• [PROVIDED DATA]
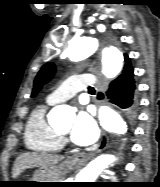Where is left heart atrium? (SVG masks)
I'll use <instances>...</instances> for the list:
<instances>
[{"instance_id":"obj_1","label":"left heart atrium","mask_w":160,"mask_h":187,"mask_svg":"<svg viewBox=\"0 0 160 187\" xmlns=\"http://www.w3.org/2000/svg\"><path fill=\"white\" fill-rule=\"evenodd\" d=\"M99 137V129L87 110L78 113L71 130V140L81 146L93 144Z\"/></svg>"}]
</instances>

• [YOUR ASSIGNMENT] All entries above, minus the pictures, should be repeated exactly.

• [TASK ANSWER]
Where is left heart atrium? (SVG masks)
I'll use <instances>...</instances> for the list:
<instances>
[{"instance_id":"obj_1","label":"left heart atrium","mask_w":160,"mask_h":187,"mask_svg":"<svg viewBox=\"0 0 160 187\" xmlns=\"http://www.w3.org/2000/svg\"><path fill=\"white\" fill-rule=\"evenodd\" d=\"M99 137V129L87 110L78 113L71 130V140L81 146L93 144Z\"/></svg>"}]
</instances>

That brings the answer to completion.